Tear gas or CS gas is a lachrymator that causes great irritation and watery eyes. The irritation disorients people, making it easier for the police to arrest them.
It is typically dispersed from an aerosol canister that can be thrown by an official or launched by a 37mm or 40mm M76 grenade launcher, Welch said.
“The gas contains a chemical substance that irritates the eyes and all places where a person has sweat or is wet.”
“Permanent damage to eyes is somewhat doubtful, although for people with very sensitive eyes, I shall not rule it out,” Welch noted.
“Although it is a very effective way to disperse a crowd, it is seldom used since the gas is extremely wind-sensitive, which could cause friendly forces to suffer too.”
Welch said there has been a move away from CS gas, although it may still be used.
He explained that teargas is prohibited for common use by the Teargas Act of 1964 and only the military and police may still be using it.
“In the past, the Minister of Justice could authorise private security companies to use it but currently, pepper powder or spray is very effective and you do not require anyone’s permission to possess it,” Welch said.
As the name suggests, water cannons blow water or water-based solutions in a single direction.
The water may in certain cases be mixed with pepper powder for greater effect, or colourant could be added to help with the identification of perpetrators in the short term.
Water cannons are typically mounted on soft-armoured vehicles which hold police officers and the tanks that store the liquid.
“The vehicle must be powerful enough to carry the water tanks, bearing in mind that the weight of the water and that half-empty water tanks, when shaking, cause serious instability,” Welch said.
The cannon “shoots” the liquid in a single stream at a pressure of 10 bar, although this level largely depends on the manufacturer and required specifications.
“I have seen real-life use of water cannons in France, America, and South Africa. In the former two countries, the flow of water is powerful enough to force you backwards, depending on where exactly the stream hits you,” Welch noted.
“If you hit the person with a stream of water fairly low on the torso it may lift him and through him backwards.”
However, Welch said the idea and intention should never be to injure people but to deter them from breaching a certain perimeter or area.
“It may also serve as a diversion for the arresting officers to get close to the perpetrators, who might, at that time, be temporarily disorientated,” he explained.
A more modern weapon that has been employed in the United States is the long-range acoustic device (LRAD) which transmits sound waves that irritate human ears and usually cause such discomfort that people cannot continue with their activity.

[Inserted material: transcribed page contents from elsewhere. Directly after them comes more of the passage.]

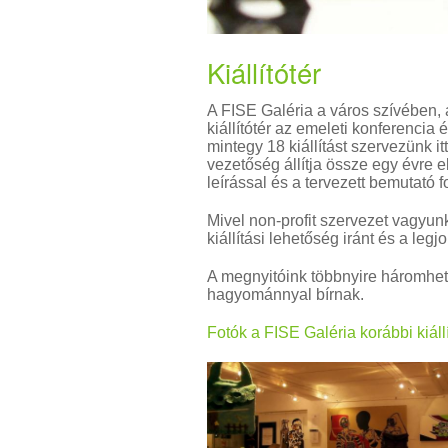
Kiállítótér
A FISE Galéria a város szívében, 
kiállítótér az emeleti konferenci
mintegy 18 kiállítást szervezünk i
vezetőség állítja össze egy évre e
leírással és a tervezett bemutató 
Mivel non-profit szervezet vagyun
kiállítási lehetőség iránt és a le
A megnyitóink többnyire háromhe
hagyománnyal bírnak.
Fotók a FISE Galéria korábbi kiállí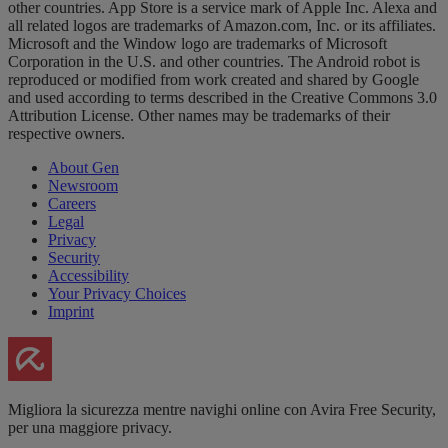
other countries. App Store is a service mark of Apple Inc. Alexa and
all related logos are trademarks of Amazon.com, Inc. or its affiliates.
Microsoft and the Window logo are trademarks of Microsoft
Corporation in the U.S. and other countries. The Android robot is
reproduced or modified from work created and shared by Google
and used according to terms described in the Creative Commons 3.0
Attribution License. Other names may be trademarks of their
respective owners.
About Gen
Newsroom
Careers
Legal
Privacy
Security
Accessibility
Your Privacy Choices
Imprint
Migliora la sicurezza mentre navighi online con Avira Free Security,
per una maggiore privacy.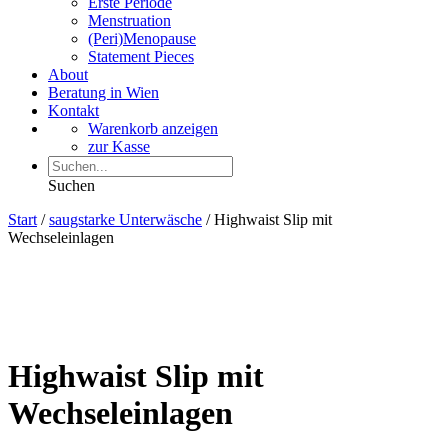
Erste Periode
Menstruation
(Peri)Menopause
Statement Pieces
About
Beratung in Wien
Kontakt
Warenkorb anzeigen
zur Kasse
Suchen
Start
/
saugstarke Unterwäsche
/ Highwaist Slip mit
Wechseleinlagen
Highwaist Slip mit
Wechseleinlagen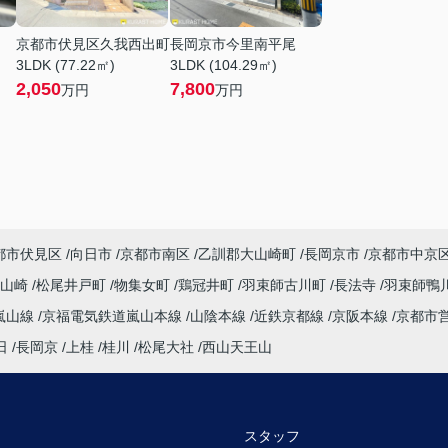
京都市伏見区久我西出町
長岡京市今里南平尾
3LDK (77.22㎡)
3LDK (104.29㎡)
2,050
7,800
万円
万円
都市伏見区
向日市
京都市南区
乙訓郡大山崎町
長岡京市
京都市中京
大山崎
松尾井戸町
物集女町
鶏冠井町
羽束師古川町
長法寺
羽束師鴨
嵐山線
京福電気鉄道嵐山本線
山陰本線
近鉄京都線
京阪本線
京都市
日
長岡京
上桂
桂川
松尾大社
西山天王山
スタッフ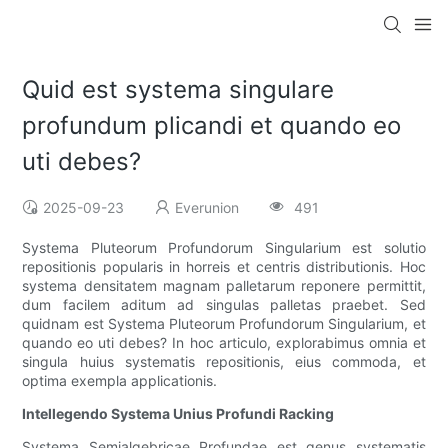
Quid est systema singulare
profundum plicandi et quando eo
uti debes?
2025-09-23
Everunion
491
Systema Pluteorum Profundorum Singularium est solutio
repositionis popularis in horreis et centris distributionis. Hoc
systema densitatem magnam palletarum reponere permittit,
dum facilem aditum ad singulas palletas praebet. Sed
quidnam est Systema Pluteorum Profundorum Singularium, et
quando eo uti debes? In hoc articulo, explorabimus omnia et
singula huius systematis repositionis, eius commoda, et
optima exempla applicationis.
Intellegendo Systema Unius Profundi Racking
Systema Semialgebricae Profundae est genus systematis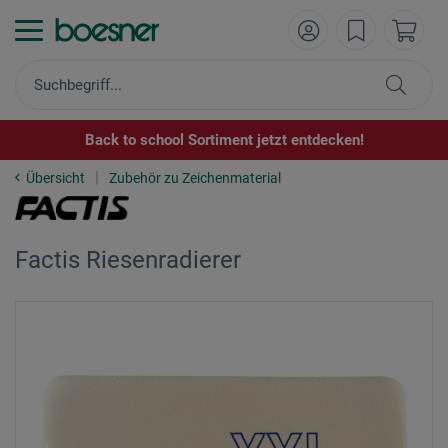
Back to school Sortiment jetzt entdecken!
Übersicht
Zubehör zu Zeichenmaterial
Factis Riesenradierer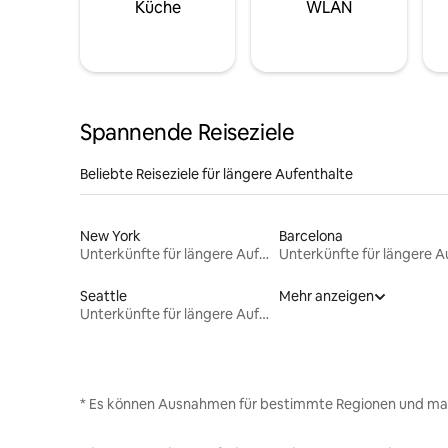
Küche
WLAN
Spannende Reiseziele
Beliebte Reiseziele für längere Aufenthalte
New York
Barcelona
Unterkünfte für längere Aufenthalte
Seattle
Mehr anzeigen
Unterkünfte für längere Aufenthalte
* Es können Ausnahmen für bestimmte Regionen und ma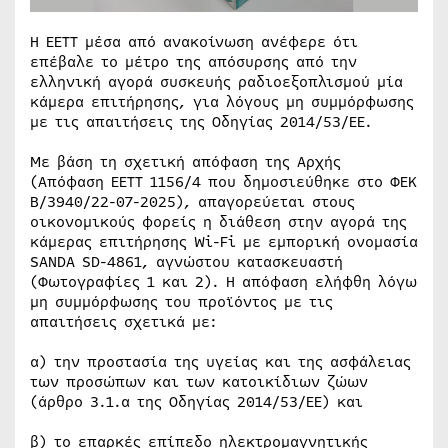
Η ΕΕΤΤ μέσα από ανακοίνωση ανέφερε ότι
επέβαλε το μέτρο της απόσυρσης από την
ελληνική αγορά συσκευής ραδιοεξοπλισμού μία
κάμερα επιτήρησης, για λόγους μη συμμόρφωσης
με τις απαιτήσεις της Οδηγίας 2014/53/ΕΕ.
Με βάση τη σχετική απόφαση της Αρχής
(Απόφαση ΕΕΤΤ 1156/4 που δημοσιεύθηκε στο ΦΕΚ
Β/3940/22-07-2025), απαγορεύεται στους
οικονομικούς φορείς η διάθεση στην αγορά της
κάμερας επιτήρησης Wi-Fi με εμπορική ονομασία
SANDA SD-4861, αγνώστου κατασκευαστή
(Φωτογραφίες 1 και 2). Η απόφαση ελήφθη λόγω
μη συμμόρφωσης του προϊόντος με τις
απαιτήσεις σχετικά με:
α) την προστασία της υγείας και της ασφάλειας
των προσώπων και των κατοικίδιων ζώων
(άρθρο 3.1.α της Οδηγίας 2014/53/ΕΕ) και
β) το επαρκές επίπεδο ηλεκτρομαγνητικής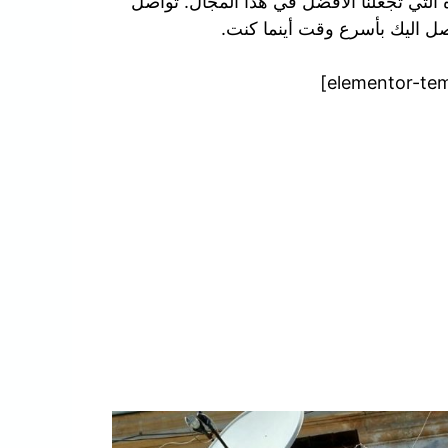
 التي تجعلنا الافضل في هذا المجال. تواصل
نصل اليك بأسرع وقت أينما كنت.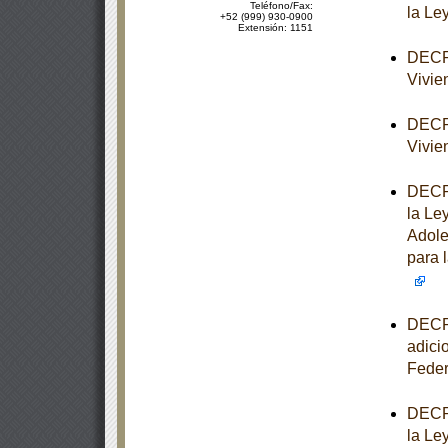
Teléfono/Fax:
la Le
+52 (999) 930-0900
Extensión: 1151
DECRE
Vivie
DECRE
Vivie
DECRE
la Le
Adole
para l
DECRE
adici
Feder
DECRE
la Le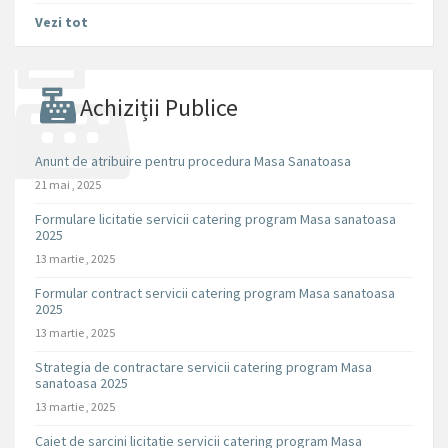
Vezi tot
Achiziții Publice
Anunt de atribuire pentru procedura Masa Sanatoasa
21 mai , 2025
Formulare licitatie servicii catering program Masa sanatoasa
2025
13 martie , 2025
Formular contract servicii catering program Masa sanatoasa
2025
13 martie , 2025
Strategia de contractare servicii catering program Masa
sanatoasa 2025
13 martie , 2025
Caiet de sarcini licitatie servicii catering program Masa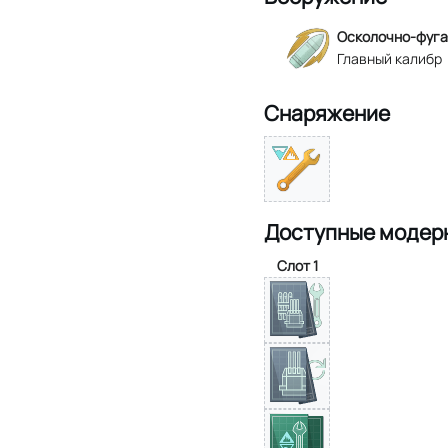
Осколочно-фуга
Главный калибр
Снаряжение
Доступные модер
Слот 1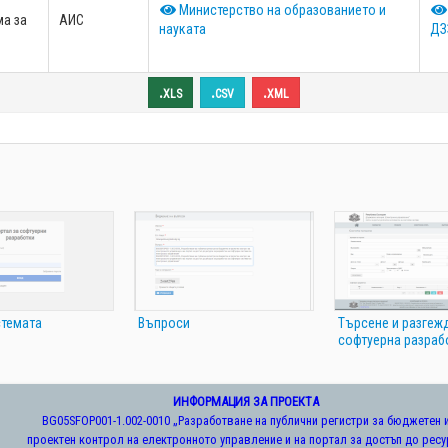
Министерство на образованието и
а за
АИС
науката
ДЗ
.xls
.csv
.xml
стемата
Въпроси
Търсене и разгеж
софтуерна разраб
ИНФОРМАЦИЯ ЗА ПРОЕКТА
BG05SFOP001-1.002-0010 „Разработване на публични регистри за бюджетен 
проектен контрол на електронното управление и на портал за достъп до ресу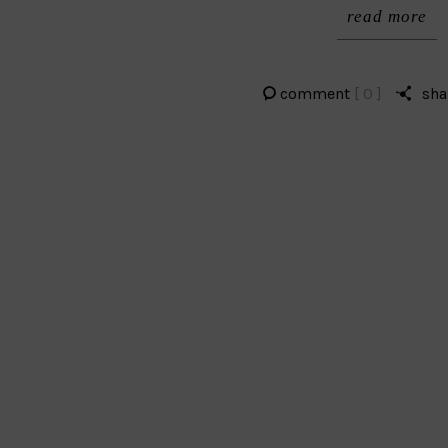
read more
comment
[ 0 ]
sha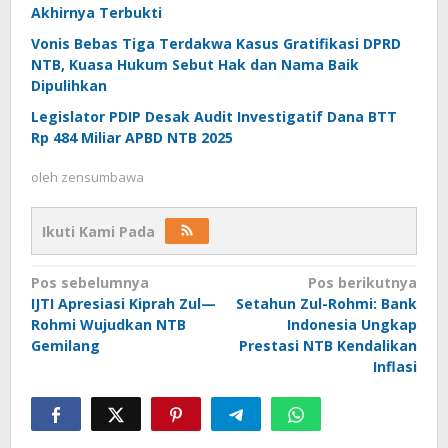
Akhirnya Terbukti
Vonis Bebas Tiga Terdakwa Kasus Gratifikasi DPRD
NTB, Kuasa Hukum Sebut Hak dan Nama Baik
Dipulihkan
Legislator PDIP Desak Audit Investigatif Dana BTT
Rp 484 Miliar APBD NTB 2025
oleh
zensumbawa
Ikuti Kami Pada
Navigasi
Pos sebelumnya
Pos berikutnya
IJTI Apresiasi Kiprah Zul—
Setahun Zul-Rohmi: Bank
pos
Rohmi Wujudkan NTB
Indonesia Ungkap
Gemilang
Prestasi NTB Kendalikan
Inflasi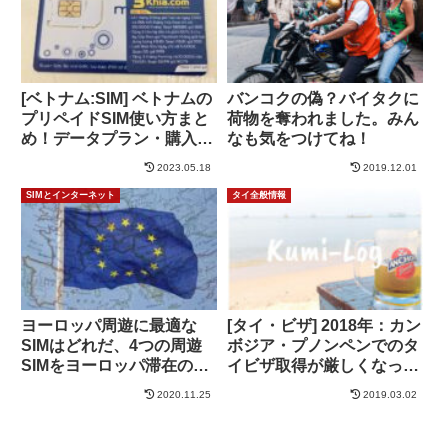
[ベトナム:SIM] ベトナムの
バンコクの偽？バイタクに
プリペイドSIM使い方まと
荷物を奪われました。みん
め！データプラン・購入・
なも気をつけてね！
設定など｜2019年12月更
2023.05.18
2019.12.01
新
SIMとインターネット
タイ全般情報
ヨーロッパ周遊に最適な
[タイ・ビザ] 2018年：カン
SIMはどれだ、4つの周遊
ボジア・プノンペンでのタ
SIMをヨーロッパ滞在の視
イビザ取得が厳しくなった
点で徹底比較しました
ようです
2020.11.25
2019.03.02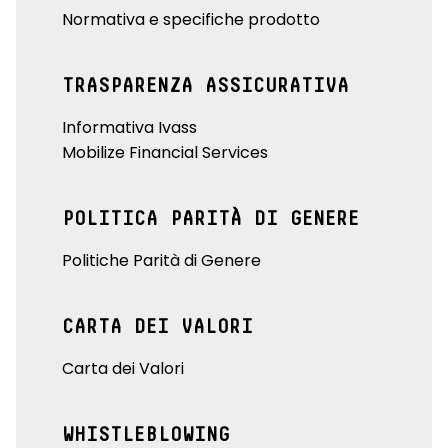
Normativa e specifiche prodotto
TRASPARENZA ASSICURATIVA
Informativa Ivass
Mobilize Financial Services
POLITICA PARITÀ DI GENERE
Politiche Parità di Genere
CARTA DEI VALORI
Carta dei Valori
WHISTLEBLOWING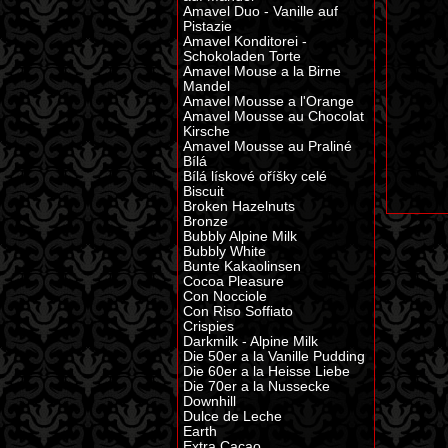
Amavel Duo - Vanille auf
Pistazie
Amavel Konditorei -
Schokoladen Torte
Amavel Mouse a la Birne
Mandel
Amavel Mousse a l'Orange
Amavel Mousse au Chocolat
Kirsche
Amavel Mousse au Praliné
Bílá
Bílá lískové oříšky celé
Biscuit
Broken Hazelnuts
Bronze
Bubbly Alpine Milk
Bubbly White
Bunte Kakaolinsen
Cocoa Pleasure
Con Nocciole
Con Riso Soffiato
Crispies
Darkmilk - Alpine Milk
Die 50er a la Vanille Pudding
Die 60er a la Heisse Liebe
Die 70er a la Nussecke
Downhill
Dulce de Leche
Earth
Extra Cacao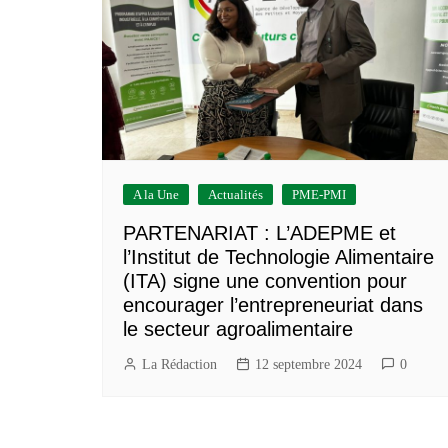
Construction/BTP
Services marchands
A la Une
Actualités
PME-PMI
PARTENARIAT : L’ADEPME et
l’Institut de Technologie Alimentaire
(ITA) signe une convention pour
encourager l’entrepreneuriat dans
le secteur agroalimentaire
La Rédaction
12 septembre 2024
0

LRADs employed as anti-protest equipment produce sound waves at around 80Hz.
While there is no confirmed use of the devices in South Africa, they were previously spotted on police vehicles during the height of the “Fees Must Fall” protests in 2015.
This was after a report had surfaced that SAPS had made a request to parliament’s portfolio committee for the funding of one fixed and 11 portable acoustic devices.
Welch noted these devices have a limited range and will probably not cause permanent damage to the ears unless a person has a serious ear disease or extremely sensitive ears.